Install Snow Leopard from External Drive If you have a Mac without a functioning DVD drive (or a MacBook Air), you’ll need to find another way to upgrade to Snow Leopard, thankfully this is very easy, all you’ll need is an external firewire or USB hard drive. OK so the title might be slightly misleading, you’ll need access to a DVD drive *somewhere* so that you can make a disk image of the Snow Leopard install disk with the Disk Utility tool, but once you have the disc image you won’t need the DVD drive again. What you WILL need the entire time though is an external Firewire or USB drive that you don’t mind formatting, so that you can make the device bootable and upgrade to Snow Leopard from it.
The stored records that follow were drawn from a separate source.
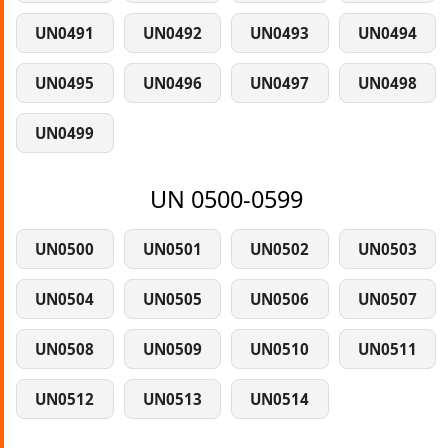
UN0491
UN0492
UN0493
UN0494
UN0495
UN0496
UN0497
UN0498
UN0499
UN 0500-0599
UN0500
UN0501
UN0502
UN0503
UN0504
UN0505
UN0506
UN0507
UN0508
UN0509
UN0510
UN0511
UN0512
UN0513
UN0514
Snow Leopard Install DVD image

As some readers pointed out, this step isn’t required. If you do need to, you can create a DMG file of the Snow Leopard disk, this is very easy.
* Launch Disk Utility
* Select the Snow Leopard DVD within Disk Utility
* Click the “New Image” button at the top
* Name the image and put it somewhere you can find it easily (Desktop)
* Click OK and wait for the image to be created

Easy enough right? Ok so here’s how you create a bootable Snow Leopard installation drive out of your external firewire or USB hard disk.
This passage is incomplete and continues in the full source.